Signal transducer and activator of transcription 1 (STAT1) is part of the Janus kinase (JAK/STAT) signaling pathway that controls critical events in intestinal immune function related to innate and adaptive immunity. Recent studies have implicated STAT1 in tumor–stroma interactions, and its expression and activity are perturbed during colon cancer. However, the role of STAT1 during the initiation of inflammation-associated cancer is not clearly understood. To determine the role of STAT1 in colitis-associated colorectal cancer (CAC), we analyzed the tumor development and kinetics of cell recruitment in wild-type WT or STAT1−/− mice treated with azoxymethane (AOM) and dextran sodium sulfate (DSS).
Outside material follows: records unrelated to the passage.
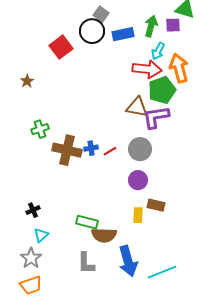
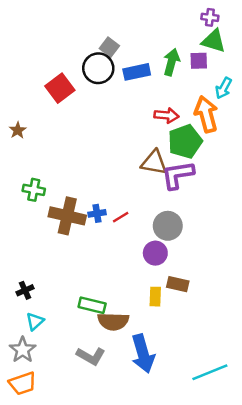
cyan arrow: (158, 51) -> (224, 88), moved
red arrow: (147, 69) -> (166, 115), size x0.7
green cross: (40, 129) -> (34, 190), turned 30
gray circle: (140, 149) -> (168, 226), moved
gray L-shape: (86, 263) -> (91, 356), turned -60
cyan line: (162, 272) -> (210, 372), moved

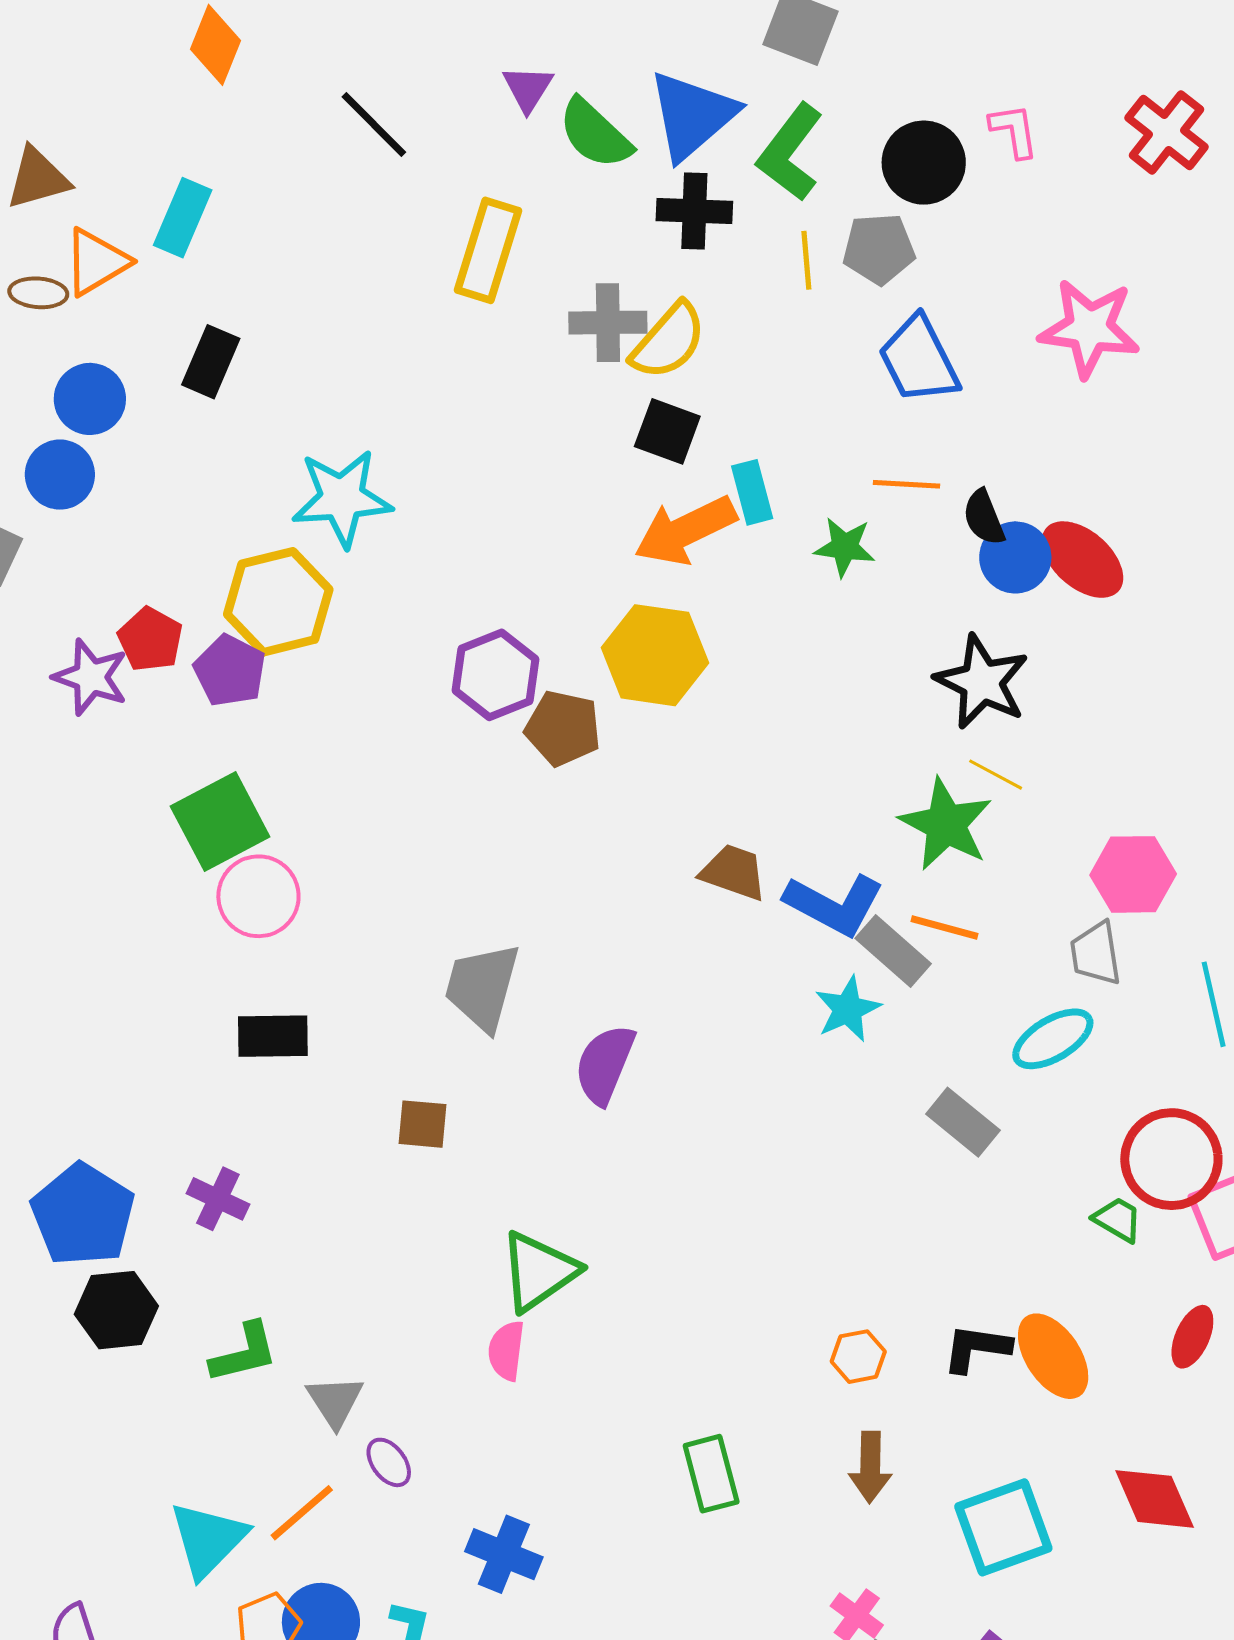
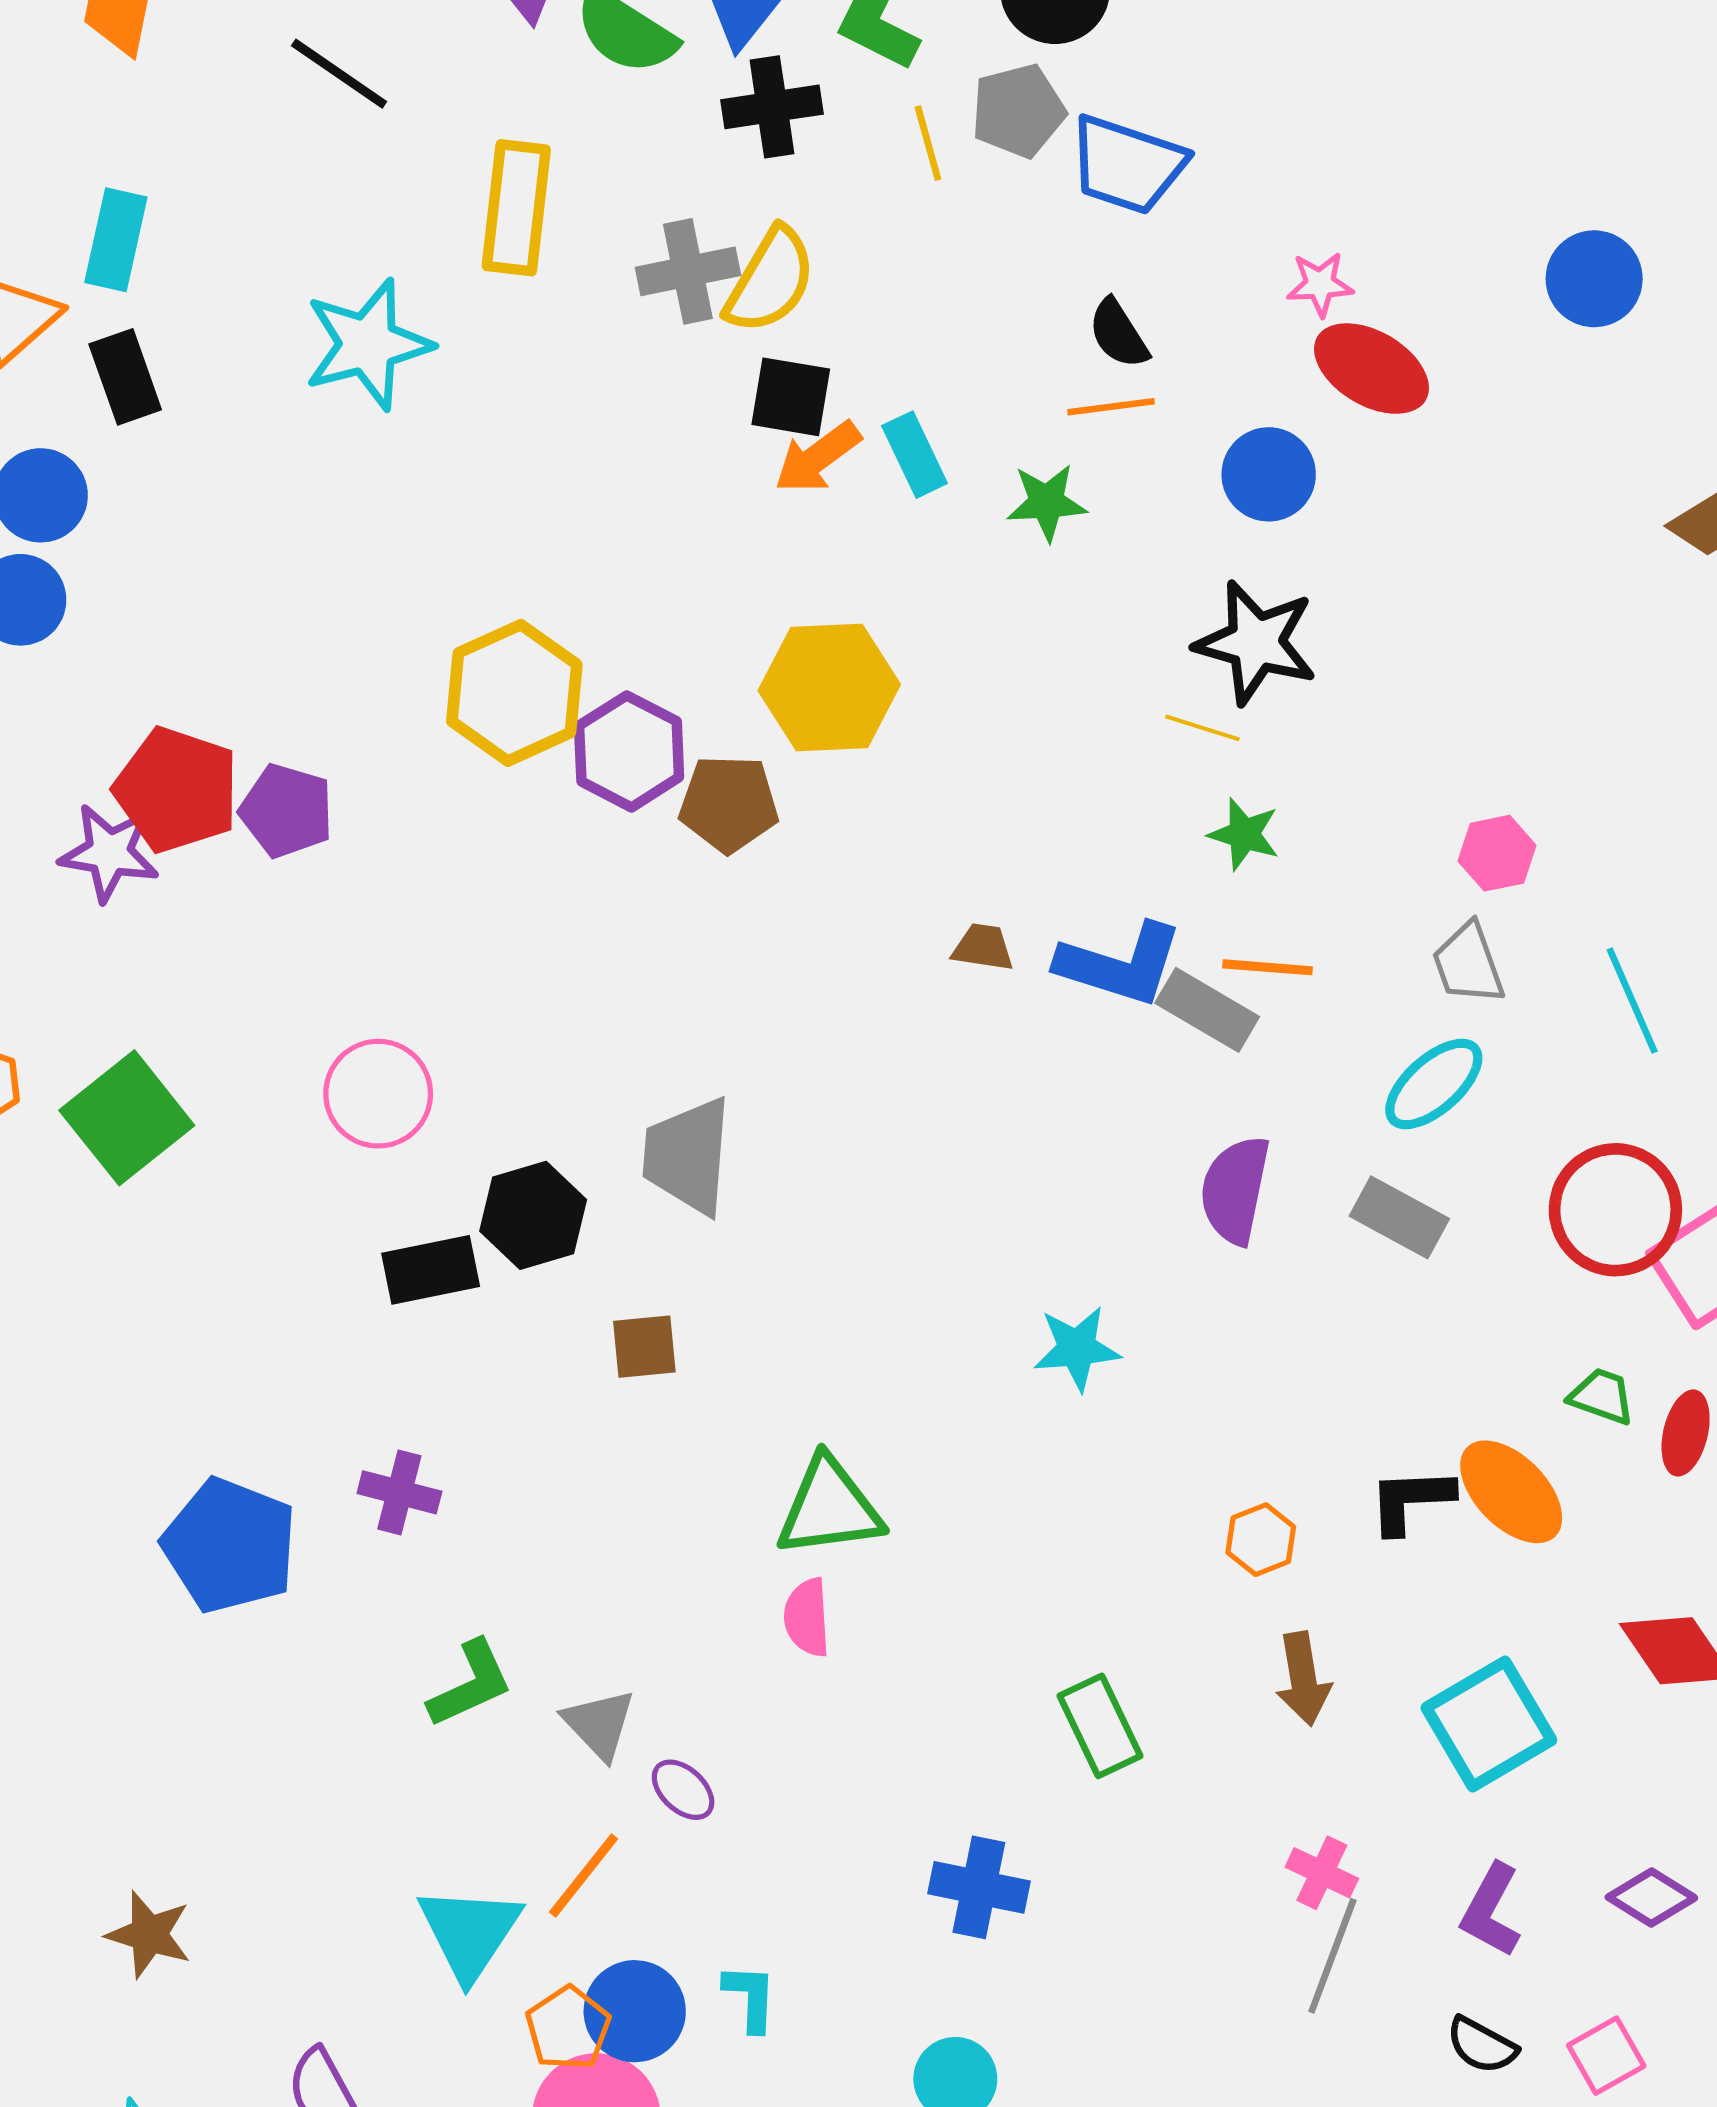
pink star: (1089, 328) -> (1320, 284), moved, size x0.5
blue trapezoid: (919, 360) -> (1127, 165), moved, turned -34
black rectangle: (211, 362) -> (125, 377), moved, turned -32
cyan star: (342, 498) -> (368, 344), moved
black semicircle: (984, 517) -> (1118, 334), moved
orange arrow: (685, 530) -> (818, 457), moved, size x0.7
red ellipse: (1082, 560) -> (1371, 369), moved
yellow hexagon: (278, 602) -> (514, 693), moved
red pentagon: (150, 639) -> (177, 790), size x1.5
yellow line: (996, 775) -> (1202, 728), moved
green square: (220, 821) -> (127, 1118), moved
green star: (946, 824) -> (1244, 834), size x0.6
brown trapezoid: (734, 872) -> (983, 947), size x0.7
pink hexagon: (1133, 874) -> (1497, 853), size x0.7
cyan star: (848, 1009) -> (1077, 1348), moved, turned 30
purple semicircle: (605, 1064) -> (1235, 1190), moved
gray rectangle: (963, 1122) -> (1399, 1217), moved
green trapezoid: (1118, 1219) -> (1602, 1396), moved
green triangle: (539, 1271) -> (829, 1508), turned 38
black hexagon: (116, 1310) -> (533, 1215), moved
blue cross: (504, 1554) -> (979, 1887), moved

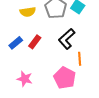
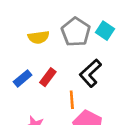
orange line: (80, 59) -> (72, 100), moved

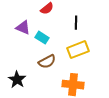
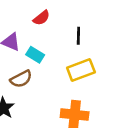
brown semicircle: (47, 62) -> (21, 79), moved

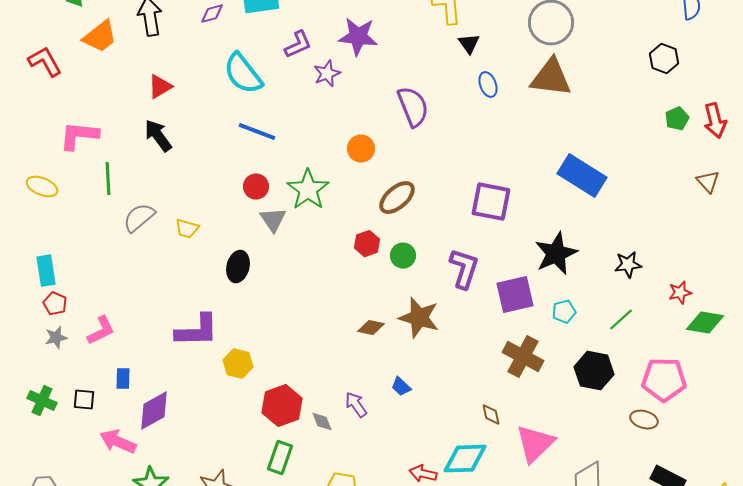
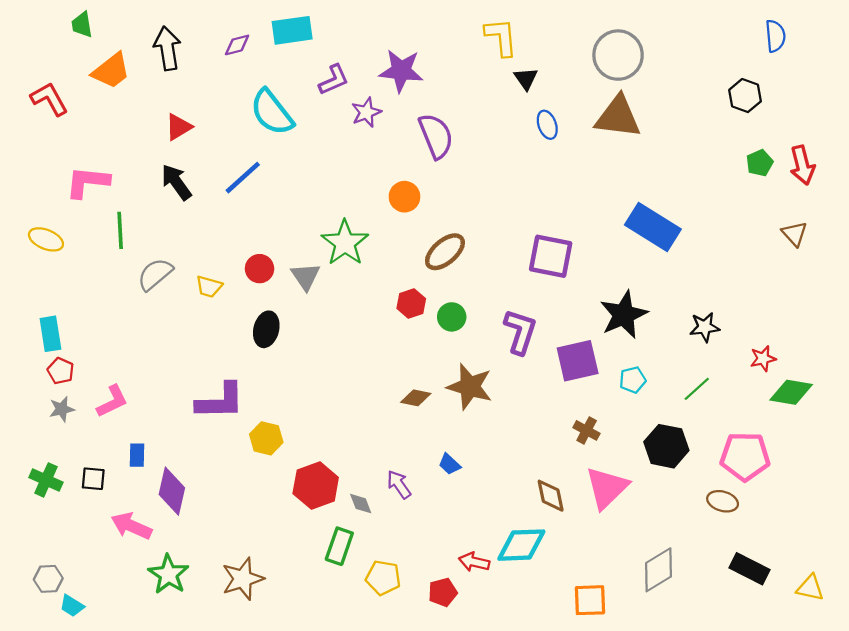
purple semicircle: (413, 107) -> (436, 136), moved
blue line: (257, 132) -> (243, 178), moved, turned -63
red circle: (256, 187) -> (260, 269), moved
brown cross: (523, 357) -> (587, 430), size x0.6
purple diamond: (154, 411) -> (172, 491), turned -48
brown diamond: (491, 415) -> (551, 496), size x1.4
pink triangle: (535, 444) -> (607, 488), moved
green rectangle: (280, 458) -> (339, 546), moved

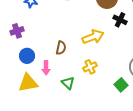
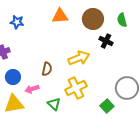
yellow cross: (90, 67) -> (76, 88), size x1.5
pink arrow: (46, 68) -> (32, 89), turned 72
Following CAC induction, STAT1−/− mice displayed an accelerated appearance of inflammation and tumor formation, and increased damage and scores on the disease activity index (DAI) as early as 20 days after AOM-DSS exposure compared to their WT counterparts. STAT1−/− mice showed elevated colonic epithelial cell proliferation in early stages of injury-induced tumor formation and decreased apoptosis in advanced tumors with over-expression of the anti-apoptotic protein Bcl2 at the colon. STAT1−/− mice showed increased accumulation of Ly6G+Ly6C−CD11b+ cells in the spleen at 20 days of CAC development with concomitant increases in the production of IL-17A, IL-17F, and IL-22 cytokines compared to WT mice. Our findings suggest that STAT1 plays a role as a tumor suppressor molecule in inflammation-associated carcinogenesis, particularly during the very early stages of CAC initiation, modulating immune responses as well as controlling mechanisms such as apoptosis and cell proliferation.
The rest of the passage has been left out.